Since that evening, grief has been my new constant companion. It has affected my cognitive ability, as Joan Didion describes in The Year of Magical Thinking. There have been days where thinking anything of substance has been impossible. It has left me swimming in memories in photographs–my own version of Didion’s “vortex effect.” I spent the first few weeks after his death going through literally every single photo of my father that I could find and wove them–all 1000 of them–into a photo slide show for family and friends. In this way, I think I was doing what Elizabeth Alexander described as her purpose for writing about her husband in The Light of the World: “And so I write to fix him in place, to pass time in his company, to make sure I remember, even though I know I will never forget.” Looking at the photos kept Dad close, made memories salient, allowed me to hold on to him though he was just so suddenly gone.
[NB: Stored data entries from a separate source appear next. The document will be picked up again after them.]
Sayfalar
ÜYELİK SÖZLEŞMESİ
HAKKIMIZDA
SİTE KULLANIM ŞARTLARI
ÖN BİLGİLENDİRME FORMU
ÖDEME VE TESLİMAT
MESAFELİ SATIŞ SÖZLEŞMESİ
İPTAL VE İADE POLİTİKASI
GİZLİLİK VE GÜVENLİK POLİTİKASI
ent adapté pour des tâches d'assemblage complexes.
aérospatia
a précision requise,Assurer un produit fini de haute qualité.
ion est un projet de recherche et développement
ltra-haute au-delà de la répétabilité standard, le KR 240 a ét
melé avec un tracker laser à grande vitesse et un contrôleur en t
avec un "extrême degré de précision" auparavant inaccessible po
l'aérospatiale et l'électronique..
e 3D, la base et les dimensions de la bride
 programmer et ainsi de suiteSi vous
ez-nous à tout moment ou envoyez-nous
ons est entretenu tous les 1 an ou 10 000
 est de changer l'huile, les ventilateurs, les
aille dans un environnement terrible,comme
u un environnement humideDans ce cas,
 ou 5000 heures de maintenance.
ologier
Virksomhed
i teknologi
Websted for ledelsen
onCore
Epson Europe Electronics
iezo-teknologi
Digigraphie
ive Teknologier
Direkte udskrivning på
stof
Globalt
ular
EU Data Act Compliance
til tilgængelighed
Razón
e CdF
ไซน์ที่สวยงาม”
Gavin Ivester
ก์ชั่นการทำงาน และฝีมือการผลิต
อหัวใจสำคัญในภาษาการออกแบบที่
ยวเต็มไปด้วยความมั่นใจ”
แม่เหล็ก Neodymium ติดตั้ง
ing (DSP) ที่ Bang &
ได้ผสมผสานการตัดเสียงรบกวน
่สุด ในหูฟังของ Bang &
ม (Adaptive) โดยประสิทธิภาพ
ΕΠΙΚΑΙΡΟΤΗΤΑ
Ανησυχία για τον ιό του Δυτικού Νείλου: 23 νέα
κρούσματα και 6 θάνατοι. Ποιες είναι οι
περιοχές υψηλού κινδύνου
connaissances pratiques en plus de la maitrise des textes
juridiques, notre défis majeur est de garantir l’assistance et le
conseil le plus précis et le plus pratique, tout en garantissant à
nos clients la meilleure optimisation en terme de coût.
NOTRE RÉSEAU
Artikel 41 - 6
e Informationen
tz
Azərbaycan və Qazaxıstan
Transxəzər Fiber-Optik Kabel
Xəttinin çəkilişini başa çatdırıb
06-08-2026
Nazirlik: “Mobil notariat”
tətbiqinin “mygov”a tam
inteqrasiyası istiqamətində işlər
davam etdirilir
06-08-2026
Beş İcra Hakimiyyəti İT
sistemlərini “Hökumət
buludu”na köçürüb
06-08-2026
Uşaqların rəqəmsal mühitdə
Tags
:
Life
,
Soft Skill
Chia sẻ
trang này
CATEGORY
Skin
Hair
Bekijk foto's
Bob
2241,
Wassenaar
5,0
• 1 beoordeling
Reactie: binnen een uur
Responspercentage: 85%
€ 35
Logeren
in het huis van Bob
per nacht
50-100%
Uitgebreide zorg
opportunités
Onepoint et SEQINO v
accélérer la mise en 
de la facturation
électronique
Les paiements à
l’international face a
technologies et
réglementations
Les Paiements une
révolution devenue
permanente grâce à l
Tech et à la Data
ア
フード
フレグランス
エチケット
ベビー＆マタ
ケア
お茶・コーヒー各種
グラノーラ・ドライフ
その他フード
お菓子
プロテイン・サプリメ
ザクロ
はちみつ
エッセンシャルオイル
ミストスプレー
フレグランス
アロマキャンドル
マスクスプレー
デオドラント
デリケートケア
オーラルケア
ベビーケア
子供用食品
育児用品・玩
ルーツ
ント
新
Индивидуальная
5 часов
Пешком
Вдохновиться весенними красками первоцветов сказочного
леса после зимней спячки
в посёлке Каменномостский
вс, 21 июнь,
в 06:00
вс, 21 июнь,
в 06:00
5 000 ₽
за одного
I sought to make sense of the hole. In my world, my dad had always been terra firma as Elizabeth Alexander describes the role parents play–”terra firma, to stand, to be planted in the earth” like a 100-year-old oak tree that stands through storms that knock down most other trees. Though Dad’s presence had changed in recent years due to his Parkinson’s-related condition, the fact that he was there was resolute. Though a lot of things in my life have shifted in my nearly 43 years, the existence of my father was constant, assured, reliable. I am Sarah and my father is Ted Zerwin. This was a truth never to be questioned. Terra firma.

Until it wasn’t anymore.

The loss was “obliterative,” as Didion describes, “dislocating to both body and mind.” She explains that “grief turns out to be a place none of us know until we reach it.” And that has been true for me. Following the shock of the loss, and long after the funeral is over, Didion describes an “unending absence that follows, a void.” That’s where I am right now, trying to understand it, trying to wrap my head around what it means that my father is gone. How do I move forward carrying such loss?

Macdonald explains what she learned in the wake of her father’s death: “You see that life will become a thing made of holes. Absences. Losses. Things that were there and are no longer. And you realise, too, that you have to grow around and between the gaps.” Yes–holes, absences, losses. These are part of human life. We love and then there is loss. How do we grow around and between the gaps? Love. More of it. Kindness. Patience with ourselves and others. Gratitude. For Macdonald, this lesson came in training Mabel, the hawk she adopted following her father’s death. Only through love, patience, kindness, and gratitude was she able to forge an authentic connection with the hawk. This helped her to grow around and between the gaps of her loss.

Alexander said of her husband’s death: “I could not have kept [his] death from happening, and from happening to us. It happened; it is part of who we are; it is our beauty and our terror. We must be gleaners from what life has set before us.” We love and then there is loss. And what I glean from my loss are the lessons my father taught me: love boldly, give unsparingly, seek to make a difference in the lives of others. And though the grief will never leave, people tell me it will get easier to carry.